Multtest package

Let’s start by installing the multtest package. This package is not available directly on the CRAN. More precisely it belongs to a package group focused on biological data analysis, called Bioconductor.

source("http://bioconductor.org/biocLite.R")
biocLite("multtest")

Let’s now load the package:

library(multtest)

Load the dataset liver.toxicity available in the mixOmics package:

# install.packages('mixOmics')
data("liver.toxicity", package = "mixOmics")
help(liver.toxicity, package = "mixOmics")
x <- liver.toxicity$gene
y <- liver.toxicity$clinic$ALB.g.dL.
dim(x)
m <- ncol(x)
x[1:6, 1:6]
str(y)

1 Test of association of gene n°1 with the response

Let’s consider the first gene. What do you propose as a statistical test for determine whether the expression of this gene varies significantly with the stimulation?

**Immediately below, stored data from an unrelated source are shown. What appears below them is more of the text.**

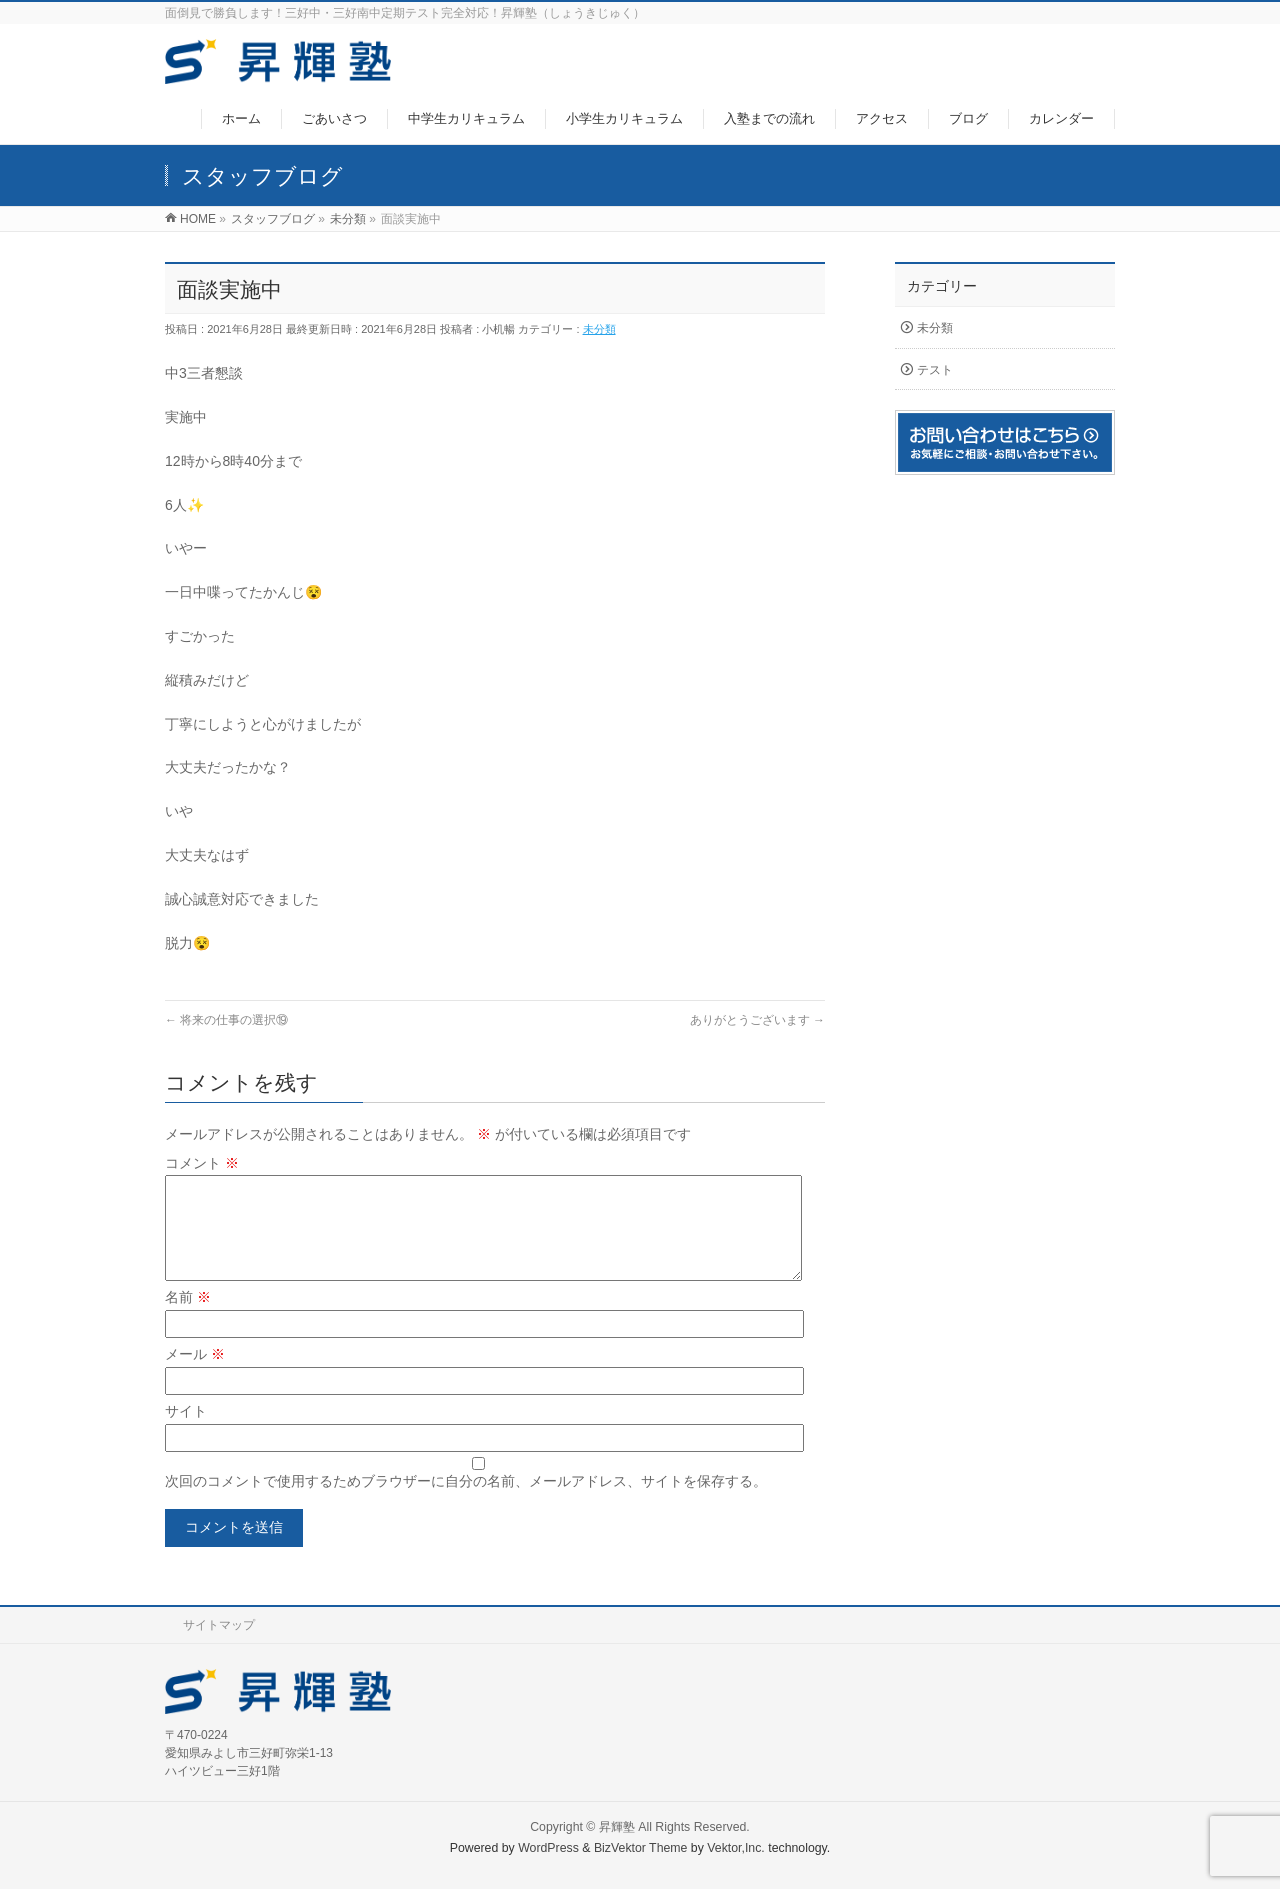  I want to click on 次回のコメントで使用するためブラウザーに自分の名前、メールアドレス、サイトを保存する。, so click(466, 1505).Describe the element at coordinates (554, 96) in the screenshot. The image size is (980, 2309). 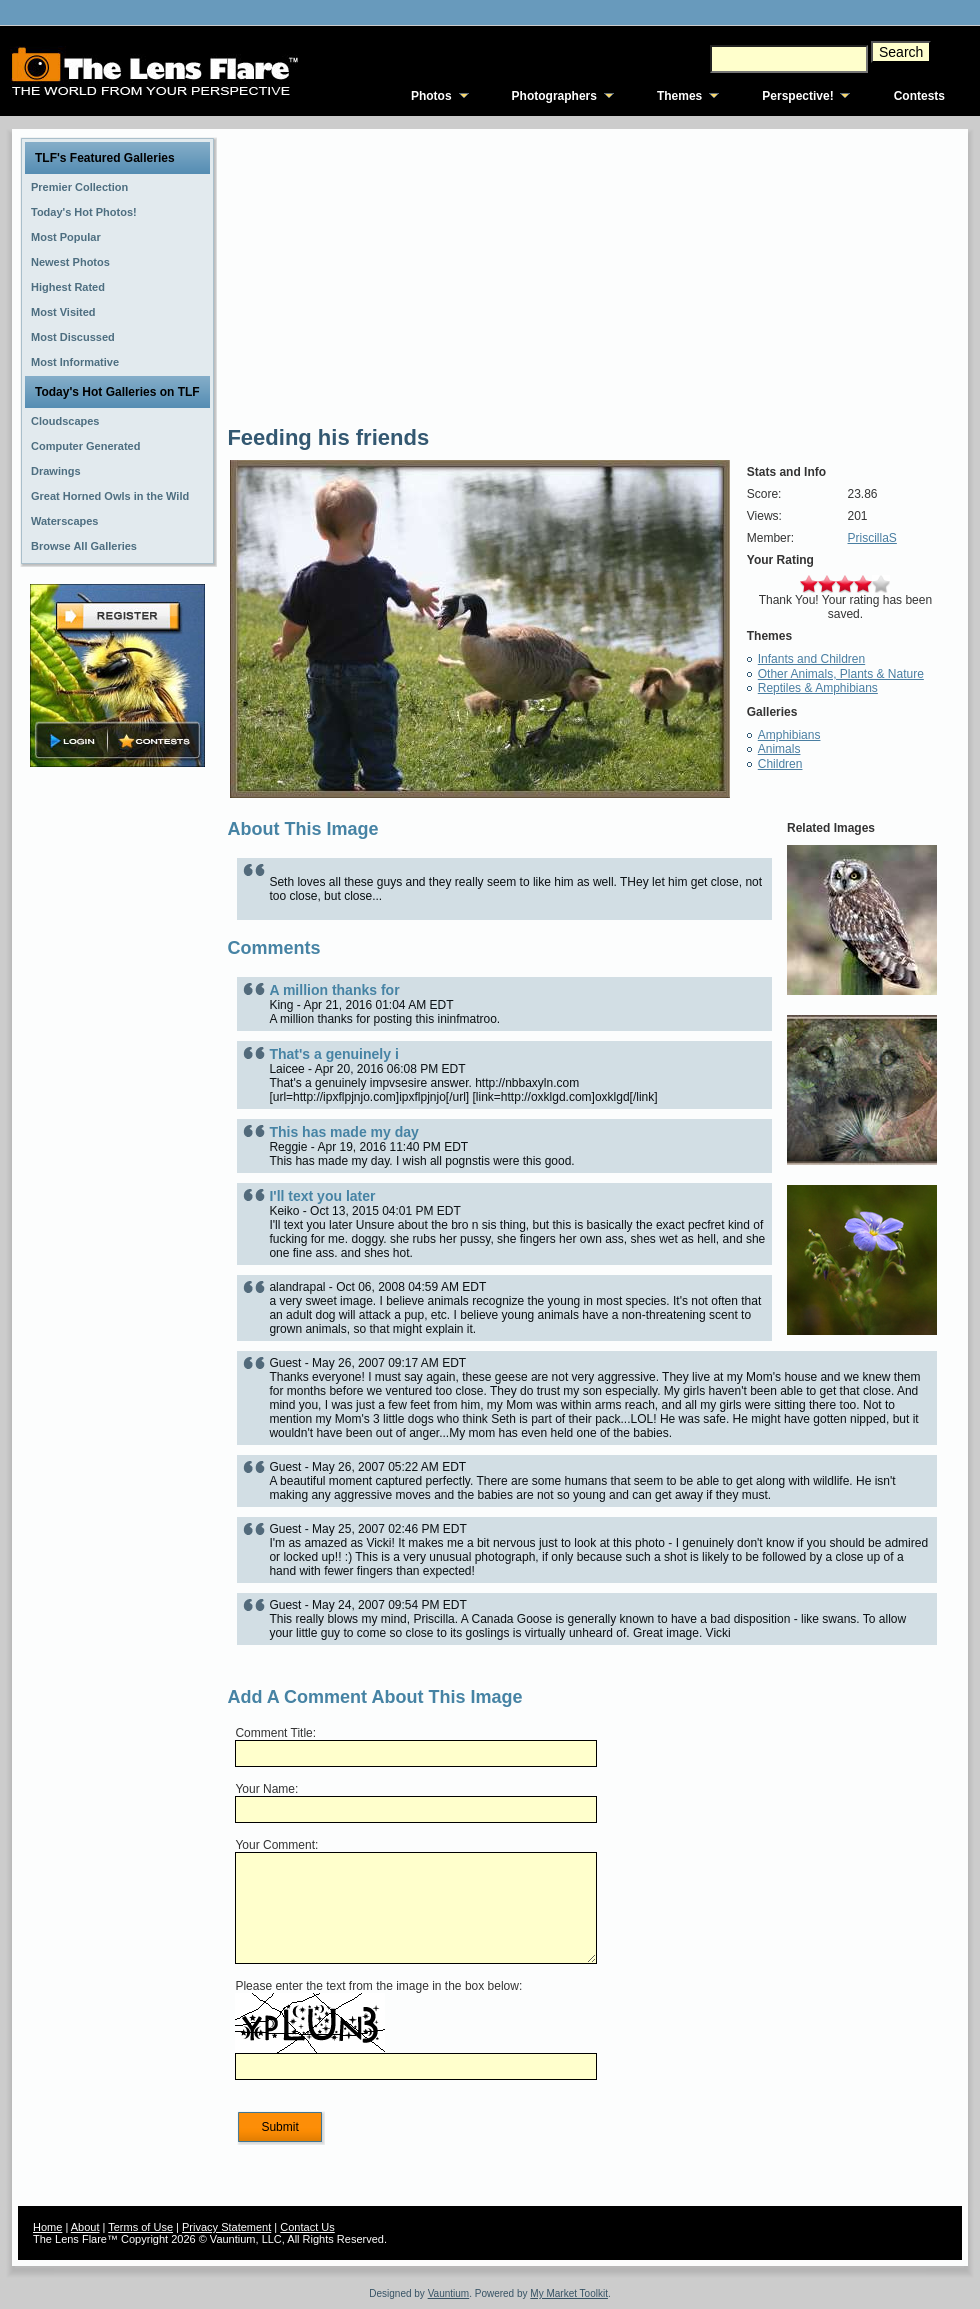
I see `Photographers` at that location. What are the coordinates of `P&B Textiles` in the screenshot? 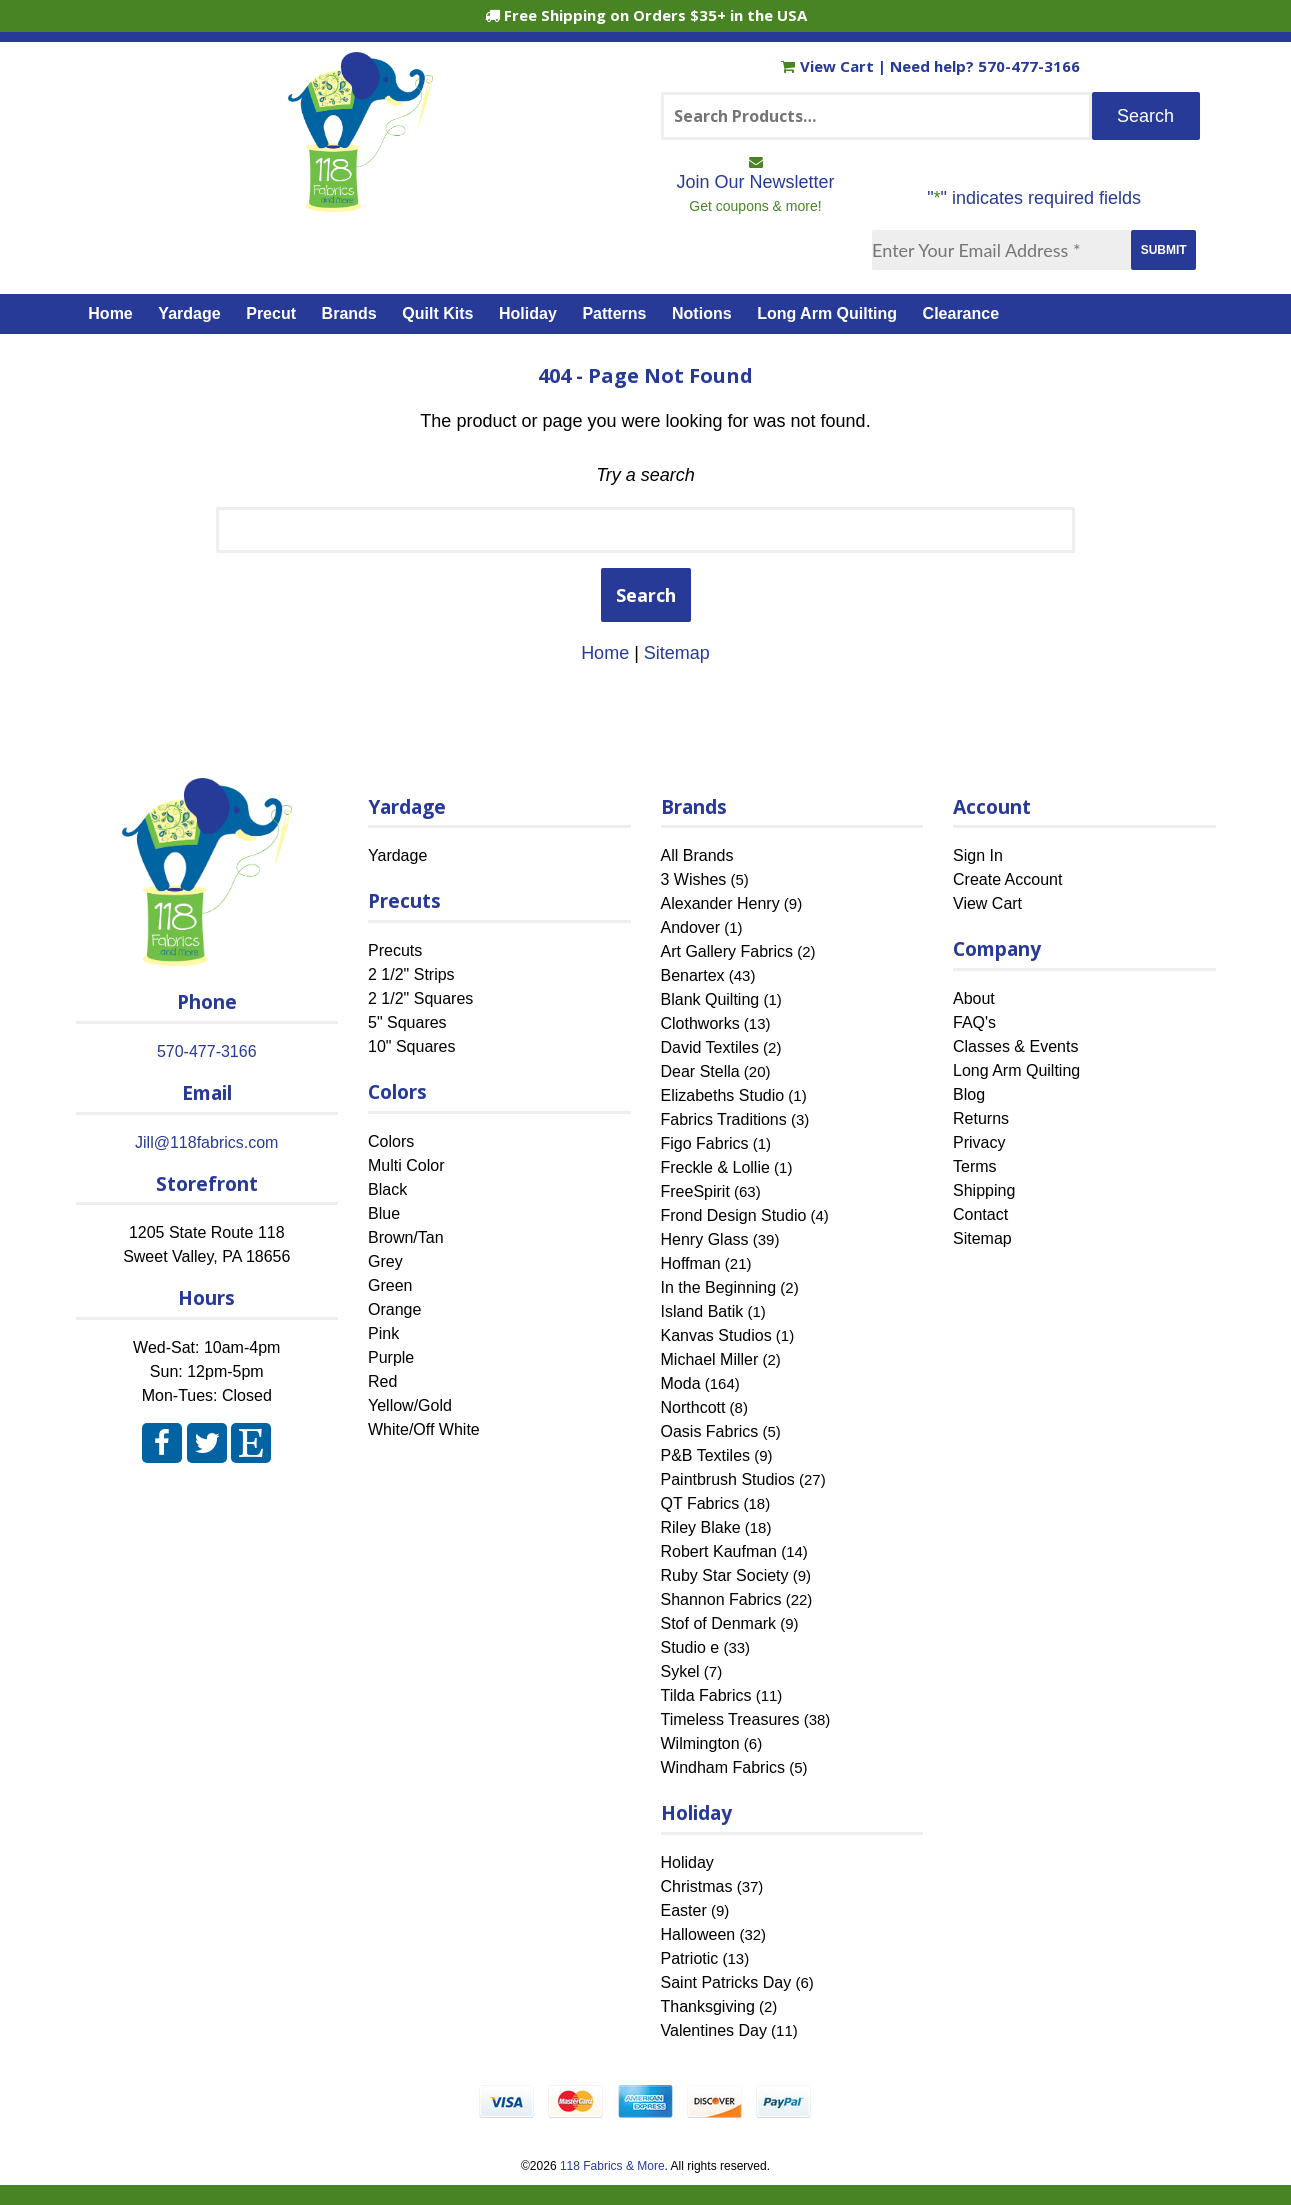 It's located at (706, 1455). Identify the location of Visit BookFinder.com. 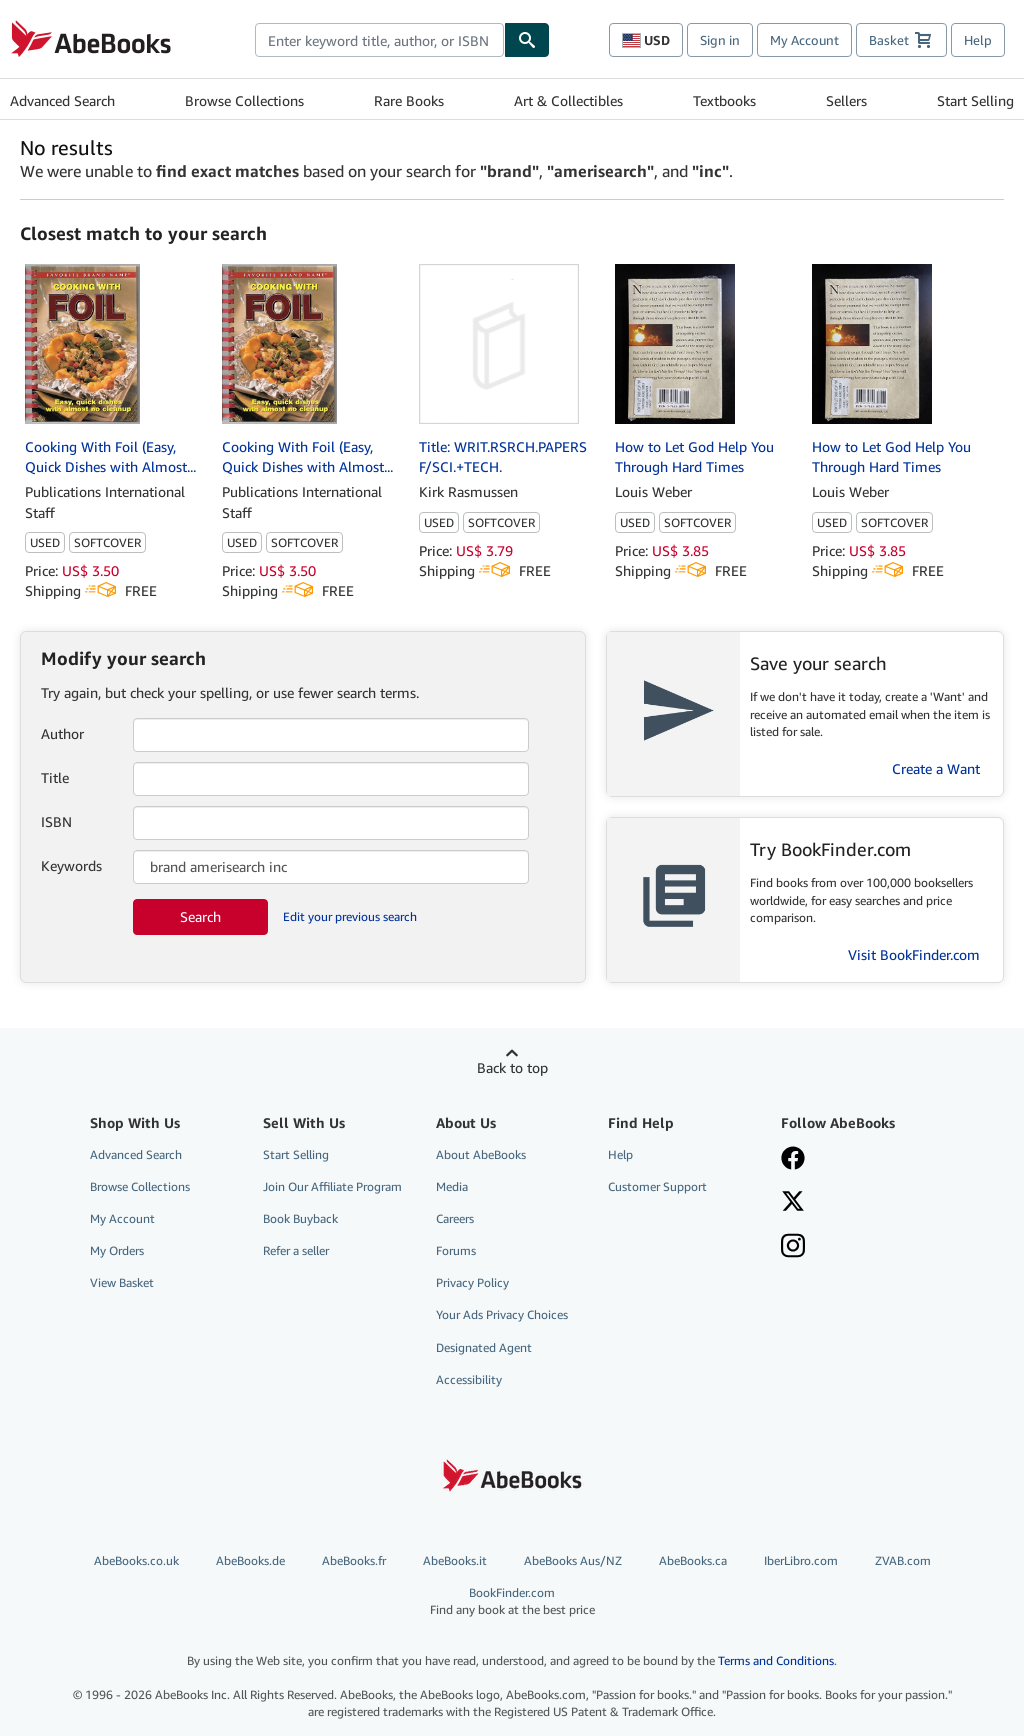
(914, 954).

2 All individual tests and naive p-value

We now want to obtain the m naive p-values corresponding to all the individual tests. Calculate these p-values.

3 Correction of p-values by multiple testing procedures

3.1 Correction of p-values

Using the function mt.rawp2adjp(), correct previous naive p-values. We consider the 3 procedures: Bonferroni, Holm and Benjamini-Hochberg.

3.2 FWER control at 5% level

How many genes are significantly related albumine level if we want an overall level of FWER controlled by 5% ? Keep these genes in an object named fwer.

3.3 FDR control at 5% level

How many genes are significantly related to the albumine level if we want an overall level of 5% FDR controlled by 5% ? Keep these genes in an object named fdr.